Could you output each line below precisely as it stands, without the images?

=== Available data ===

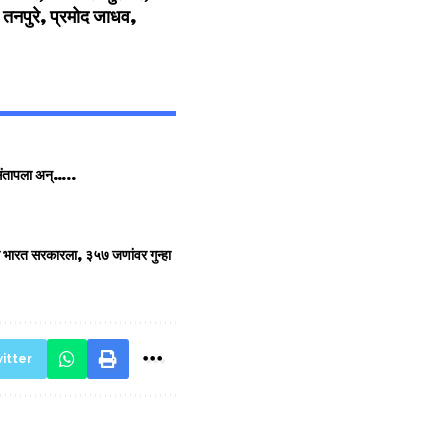
तनपुरे, प्रमोद जाधव,
र संतापला अन्…..
ती भारत सरकारला, ३५७ जणांवर गुन्हा
itter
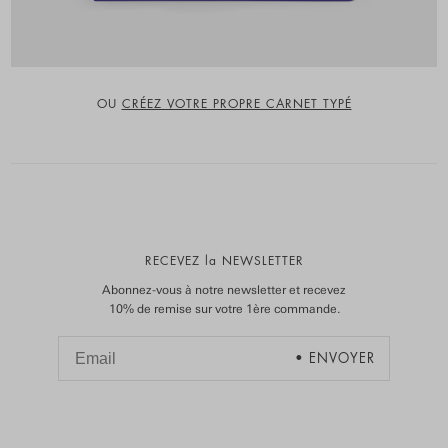
OU
CRÉEZ VOTRE PROPRE CARNET TYPÉ
RECEVEZ la NEWSLETTER
Abonnez-vous à notre newsletter et recevez
10% de remise sur votre 1ère commande.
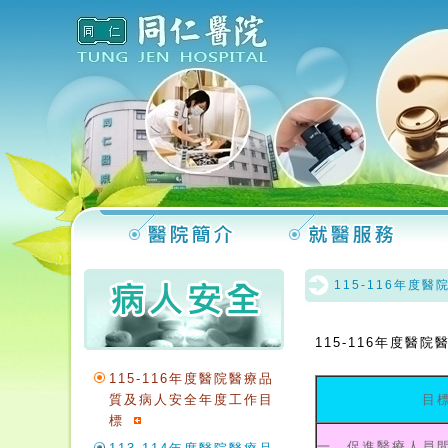
115-116年度
115-116年度醫
115-116年度醫院醫療品
質及病人安全年度工作目
目
標
一、促進醫療人員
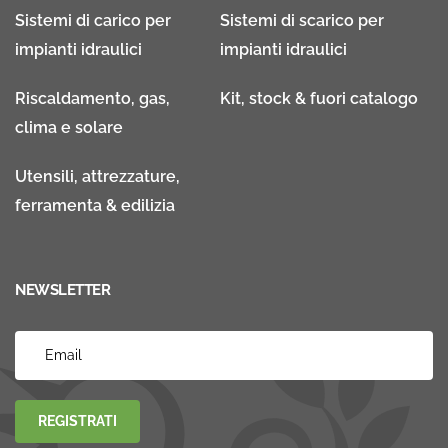
Sistemi di carico per
Sistemi di scarico per
impianti idraulici
impianti idraulici
Riscaldamento, gas,
Kit, stock & fuori catalogo
clima e solare
Utensili, attrezzature,
ferramenta & edilizia
NEWSLETTER
REGISTRATI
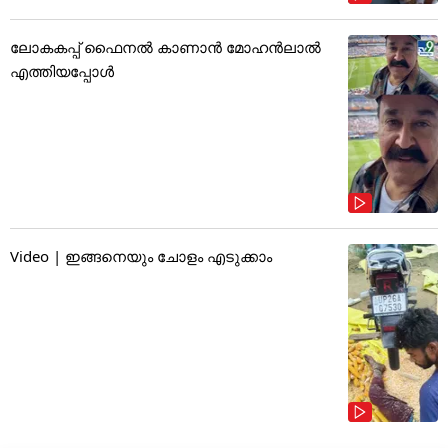
ലോകകപ്പ് ഫൈനൽ കാണാൻ മോഹൻലാൽ
എത്തിയപ്പോൾ
Video | ഇങ്ങനെയും ചോളം എടുക്കാം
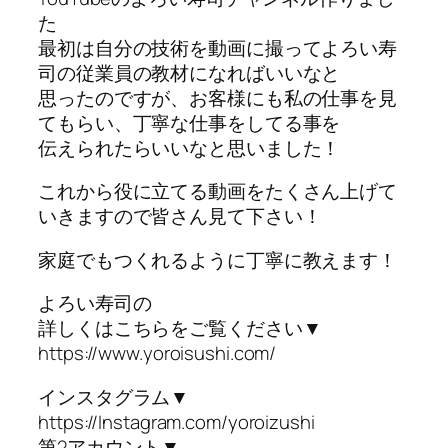
た
最初は自分の技術を動画に撮ってよろい寿
司の従業員の教材になればいいなと
思ったのですが、お客様にも私の仕事を見
てもらい、丁寧な仕事をしてる事を
伝えられたらいいなと思いました！
これから役に立てる動画をたくさん上げて
いきますので皆さん見て下さい！
家庭でもつくれるように丁寧に教えます！
よろい寿司の
詳しくはこちらをご覧ください▼
https://www.yoroisushi.com/
インスタグラム▼
https://Instagram.com/yoroizushi
第2アカウント▼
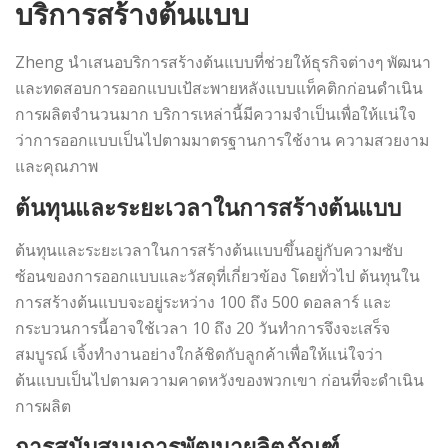
บริการสร้างต้นแบบ
Zheng นำเสนอบริการสร้างต้นแบบที่ช่วยให้ธุรกิจต่างๆ พัฒนา
และทดสอบการออกแบบเป้สะพายหลังแบบแท็คติกก่อนดำเนิน
การผลิตจำนวนมาก บริการเหล่านี้มีความจำเป็นเพื่อให้แน่ใจ
ว่าการออกแบบเป็นไปตามมาตรฐานการใช้งาน ความสวยงาม
และคุณภาพ
ต้นทุนและระยะเวลาในการสร้างต้นแบบ
ต้นทุนและระยะเวลาในการสร้างต้นแบบขึ้นอยู่กับความซับ
ซ้อนของการออกแบบและวัสดุที่เกี่ยวข้อง โดยทั่วไป ต้นทุนใน
การสร้างต้นแบบจะอยู่ระหว่าง 100 ถึง 500 ดอลลาร์ และ
กระบวนการนี้อาจใช้เวลา 10 ถึง 20 วันทำการจึงจะเสร็จ
สมบูรณ์ เจิ้งทำงานอย่างใกล้ชิดกับลูกค้าเพื่อให้แน่ใจว่า
ต้นแบบเป็นไปตามความคาดหวังของพวกเขา ก่อนที่จะดำเนิน
การผลิต
การสนับสนุนการพัฒนาผลิตภัณฑ์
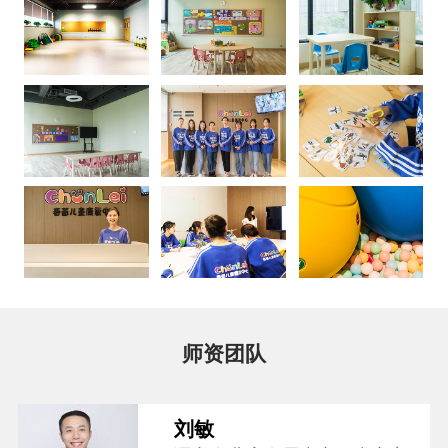
师资团队
刘敏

===

__Answer space__:
तनपुरे, प्रमोद जाधव,
र संतापला अन्…..
ती भारत सरकारला, ३५७ जणांवर गुन्हा
itter
OU
CRÉEZ VOTRE PROPRE CARNET TYPÉ
RECEVEZ la NEWSLETTER
Abonnez-vous à notre newsletter et recevez
10% de remise sur votre 1ère commande.
115-116年度
115-116年度醫
115-116年度醫院醫療品
質及病人安全年度工作目
目
標
一、促進醫療人員
Sistemi di carico per
Sistemi di scarico per
impianti idraulici
impianti idraulici
Riscaldamento, gas,
Kit, stock & fuori catalogo
clima e solare
Utensili, attrezzature,
ferramenta & edilizia
NEWSLETTER
REGISTRATI
ലോകകപ്പ് ഫൈനൽ കാണാൻ മോഹൻലാൽ
എത്തിയപ്പോൾ
Video | ഇങ്ങനെയും ചോളം എടുക്കാം
た
最初は自分の技術を動画に撮ってよろい寿
司の従業員の教材になればいいなと
思ったのですが、お客様にも私の仕事を見
てもらい、丁寧な仕事をしてる事を
伝えられたらいいなと思いました！
これから役に立てる動画をたくさん上げて
いきますので皆さん見て下さい！
家庭でもつくれるように丁寧に教えます！
よろい寿司の
詳しくはこちらをご覧ください▼
https://www.yoroisushi.com/
インスタグラム▼
https://Instagram.com/yoroizushi
第2アカウント▼
บริการสร้างต้นแบบ
Zheng นำเสนอบริการสร้างต้นแบบที่ช่วยให้ธุรกิจต่างๆ พัฒนา
และทดสอบการออกแบบเป้สะพายหลังแบบแท็คติกก่อนดำเนิน
การผลิตจำนวนมาก บริการเหล่านี้มีความจำเป็นเพื่อให้แน่ใจ
ว่าการออกแบบเป็นไปตามมาตรฐานการใช้งาน ความสวยงาม
และคุณภาพ
ต้นทุนและระยะเวลาในการสร้างต้นแบบ
ต้นทุนและระยะเวลาในการสร้างต้นแบบขึ้นอยู่กับความซับ
ซ้อนของการออกแบบและวัสดุที่เกี่ยวข้อง โดยทั่วไป ต้นทุนใน
การสร้างต้นแบบจะอยู่ระหว่าง 100 ถึง 500 ดอลลาร์ และ
กระบวนการนี้อาจใช้เวลา 10 ถึง 20 วันทำการจึงจะเสร็จ
สมบูรณ์ เจิ้งทำงานอย่างใกล้ชิดกับลูกค้าเพื่อให้แน่ใจว่า
ต้นแบบเป็นไปตามความคาดหวังของพวกเขา ก่อนที่จะดำเนิน
การผลิต
การสนับสนุนการพัฒนาผลิตภัณฑ์
师资团队
刘敏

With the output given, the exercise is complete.